Como cada lado lê o gesto de Trump
Na oposição a Lula, sites alinhados a Trump tratam o movimento como demonstração de força da Casa Branca e humilhação ao Planalto. Um portal celebra que “Trump ignora completamente Lula e confirma decisão aterrorizante para o petista”, apresentando Perez como braço estendido de Marco Rubio contra “regimes de esquerda” e o crime organizado transnacional. Nessa narrativa, a ausência do tradicional agrément seria menos uma gafe e mais um recado: Washington não pede licença a Brasília.
Já veículos críticos a Trump, mas também distantes do Planalto, destacam o desrespeito ao ritual diplomático e o timing, “às vésperas das eleições brasileiras”, como sinal de possível interferência externa. Lembram que a mesma ala trumpista classificou facções como PCC e CV como organizações terroristas, abrindo “caminho para intervenções estrangeiras” e acirrando a desconfiança no Itamaraty.

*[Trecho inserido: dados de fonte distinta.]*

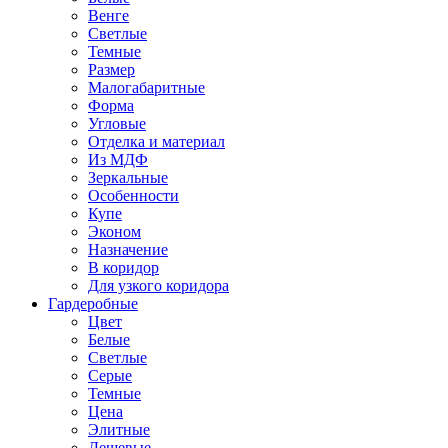
Венге
Светлые
Темные
Размер
Малогабаритные
Форма
Угловые
Отделка и материал
Из МДФ
Зеркальные
Особенности
Купе
Эконом
Назначение
В коридор
Для узкого коридора
Гардеробные
Цвет
Белые
Светлые
Серые
Темные
Цена
Элитные
Дешевые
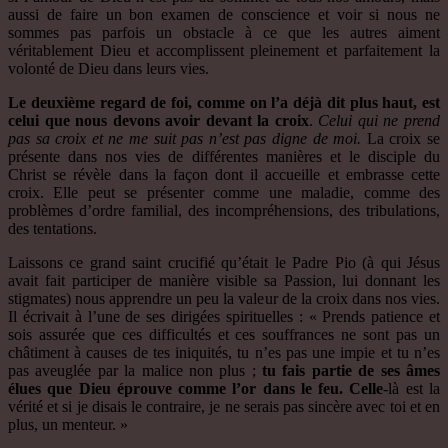
aussi de faire un bon examen de conscience et voir si nous ne
sommes pas parfois un obstacle à ce que les autres aiment
véritablement Dieu et accomplissent pleinement et parfaitement la
volonté de Dieu dans leurs vies.
Le deuxième regard de foi, comme on l’a déjà dit plus haut, est
celui que nous devons avoir devant la croix
.
Celui qui ne prend
pas sa croix et ne me suit pas n’est pas digne de moi.
La croix se
présente dans nos vies de différentes manières et le disciple du
Christ se révèle dans la façon dont il accueille et embrasse cette
croix. Elle peut se présenter comme une maladie, comme des
problèmes d’ordre familial, des incompréhensions, des tribulations,
des tentations.
Laissons ce grand saint crucifié qu’était le Padre Pio (à qui Jésus
avait fait participer de manière visible sa Passion, lui donnant les
stigmates) nous apprendre un peu la valeur de la croix dans nos vies.
Il écrivait à l’une de ses dirigées spirituelles : « Prends patience et
sois assurée que ces difficultés et ces souffrances ne sont pas un
châtiment à causes de tes iniquités, tu n’es pas une impie et tu n’es
pas aveuglée par la malice non plus ;
tu fais partie de ses âmes
élues que Dieu éprouve comme l’or dans le feu. Celle
-là est la
vérité et si je disais le contraire, je ne serais pas sincère avec toi et en
plus, un menteur. »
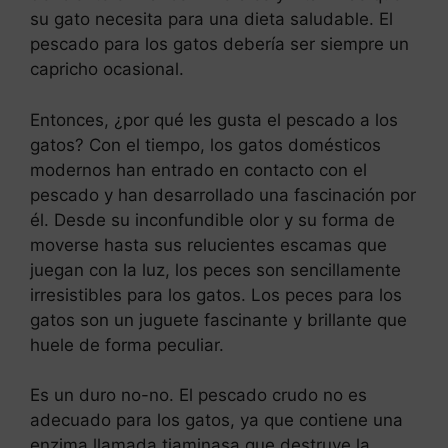
su gato necesita para una dieta saludable. El
pescado para los gatos debería ser siempre un
capricho ocasional.
Entonces, ¿por qué les gusta el pescado a los
gatos? Con el tiempo, los gatos domésticos
modernos han entrado en contacto con el
pescado y han desarrollado una fascinación por
él. Desde su inconfundible olor y su forma de
moverse hasta sus relucientes escamas que
juegan con la luz, los peces son sencillamente
irresistibles para los gatos. Los peces para los
gatos son un juguete fascinante y brillante que
huele de forma peculiar.
Es un duro no-no. El pescado crudo no es
adecuado para los gatos, ya que contiene una
enzima llamada tiaminasa que destruye la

Governo entre a irritação e o pragmatismo
Na imprensa alinhada ao governo, o foco é o incômodo institucional. A indicação “sem consulta prévia a Brasília” é descrita como gesto de “desconsideração diplomática” que pode abrir “nova frente de tensão” nas relações bilaterais. Ainda assim, o recado interno é de cautela: a análise será política, mas também técnica, porque sem aval brasileiro Perez simplesmente não assume.

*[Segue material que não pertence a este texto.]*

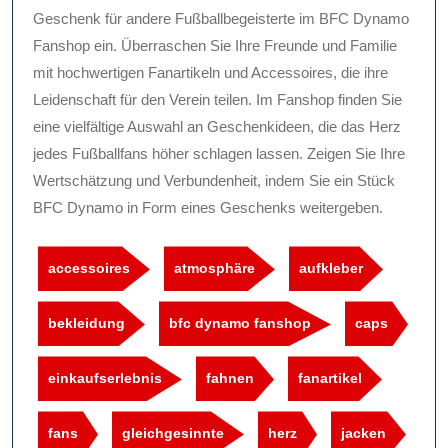
Geschenk für andere Fußballbegeisterte im BFC Dynamo
Fanshop ein. Überraschen Sie Ihre Freunde und Familie
mit hochwertigen Fanartikeln und Accessoires, die ihre
Leidenschaft für den Verein teilen. Im Fanshop finden Sie
eine vielfältige Auswahl an Geschenkideen, die das Herz
jedes Fußballfans höher schlagen lassen. Zeigen Sie Ihre
Wertschätzung und Verbundenheit, indem Sie ein Stück
BFC Dynamo in Form eines Geschenks weitergeben.
accessoires
atmosphäre
aufkleber
bekleidung
bfc dynamo fanshop
caps
einkaufserlebnis
fahnen
fanartikel
fans
gleichgesinnte
herz
jacken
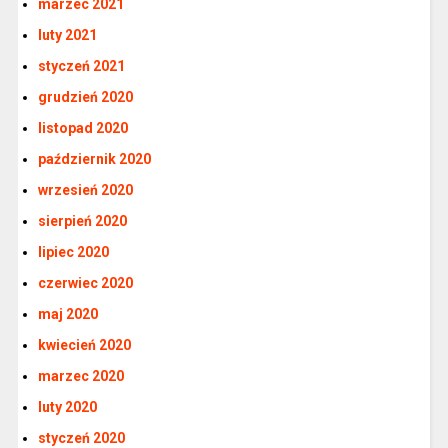
marzec 2021
luty 2021
styczeń 2021
grudzień 2020
listopad 2020
październik 2020
wrzesień 2020
sierpień 2020
lipiec 2020
czerwiec 2020
maj 2020
kwiecień 2020
marzec 2020
luty 2020
styczeń 2020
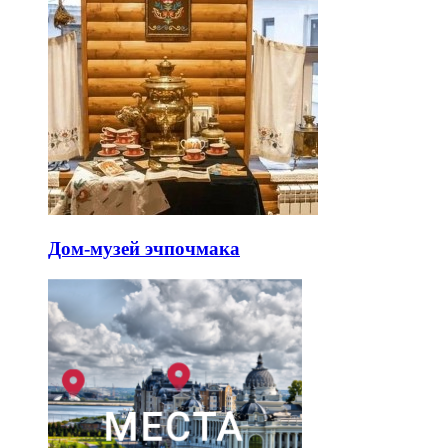
Дом-музей эчпочмака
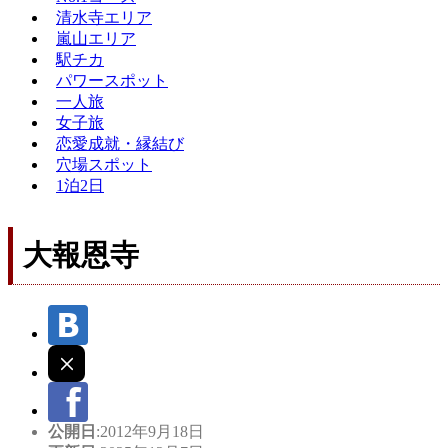
清水寺エリア
嵐山エリア
駅チカ
パワースポット
一人旅
女子旅
恋愛成就・縁結び
穴場スポット
1泊2日
大報恩寺
公開日
:2012年9月18日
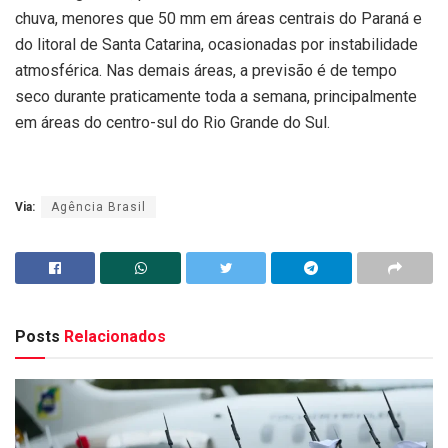
chuva, menores que 50 mm em áreas centrais do Paraná e
do litoral de Santa Catarina, ocasionadas por instabilidade
atmosférica. Nas demais áreas, a previsão é de tempo
seco durante praticamente toda a semana, principalmente
em áreas do centro-sul do Rio Grande do Sul.
Via:
Agência Brasil
Posts
Relacionados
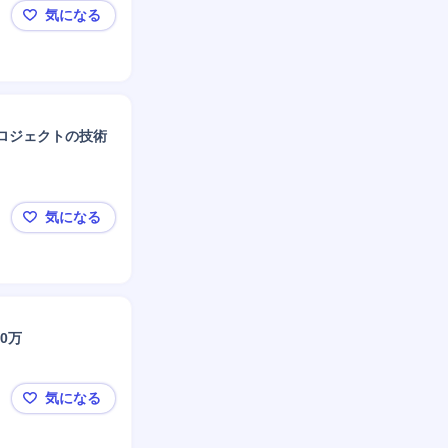
気になる
【シンプレクスHD】全社の技術水準を高めるリーダ
ロジェクトの技術
気になる
【シンプレクスHD】全エンジニアの10%で構成さ
00万
気になる
◤ABeam Consulting◢SCM戦略コンサルタント｜年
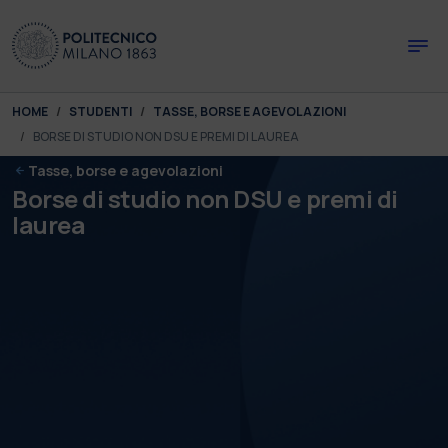
Skip to main content
Skip to page footer
You are here:
HOME
STUDENTI
TASSE, BORSE E AGEVOLAZIONI
BORSE DI STUDIO NON DSU E PREMI DI LAUREA
Tasse, borse e agevolazioni
Borse di studio non DSU e premi di
laurea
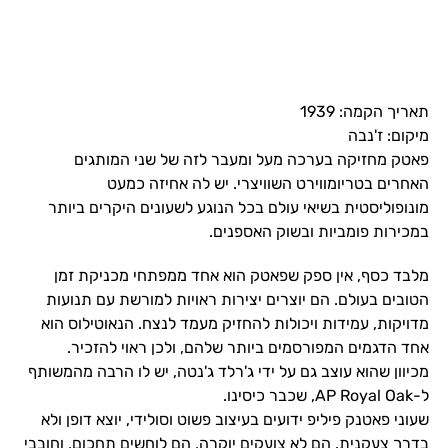
תאריך הקמה: 1939
מיקום: ז'נבה
פאטק מחזיקה בערכה מעל ומעבר לזה של שני המותגים
האחרים בטריומווירט השוויצרי. יש לה אחיזה כמעט
מונופוליסטית בשיאי עולם בכל הנוגע לשעונים היקרים ביותר
במכירות פומביות ובשוק האספנים.
מלבד כסף, אין ספק שפאטק הוא אחד ממפתחי מכניקת זמן
הטובים בעולם. הם יוצרים יצירות ראויות למורשת עם תנועות
מדויקות, עמידות ויכולות להחזיק מעמד לנצח. הנאוטילוס הוא
אחד הדגמים המפורסמים ביותר שלהם, ולכן ראוי להזכיר.
מכיוון שהוא עוצב גם על ידי ג'רלד ג'נטה, יש לו הרבה מהמשותף
ל-AP Royal Oak, שכבר כיסינו.
שעוני פאטנק פיליפ ידועים בעיצוב פשוט וסולידי, יוצא דופן ולא
בדרך צעקנית. הם לא צועקים יוקרה, הם לוחשים תחכום, וחובבי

Ao mesmo tempo, fontes diplomáticas ouvidas pela grande imprensa descartam barrar o nome por afinidade de Perez com a pauta MAGA: o governo “descarta a possibilidade” de usar “critérios ideológicos” e vê como importante “ter um embaixador no país” para manter canais de alto nível.
No fim, Trump tensiona; Lula engole seco; e o peso real de Perez em Brasília dependerá menos do tuíte de Washington e mais do silêncio — ou não — do Itamaraty.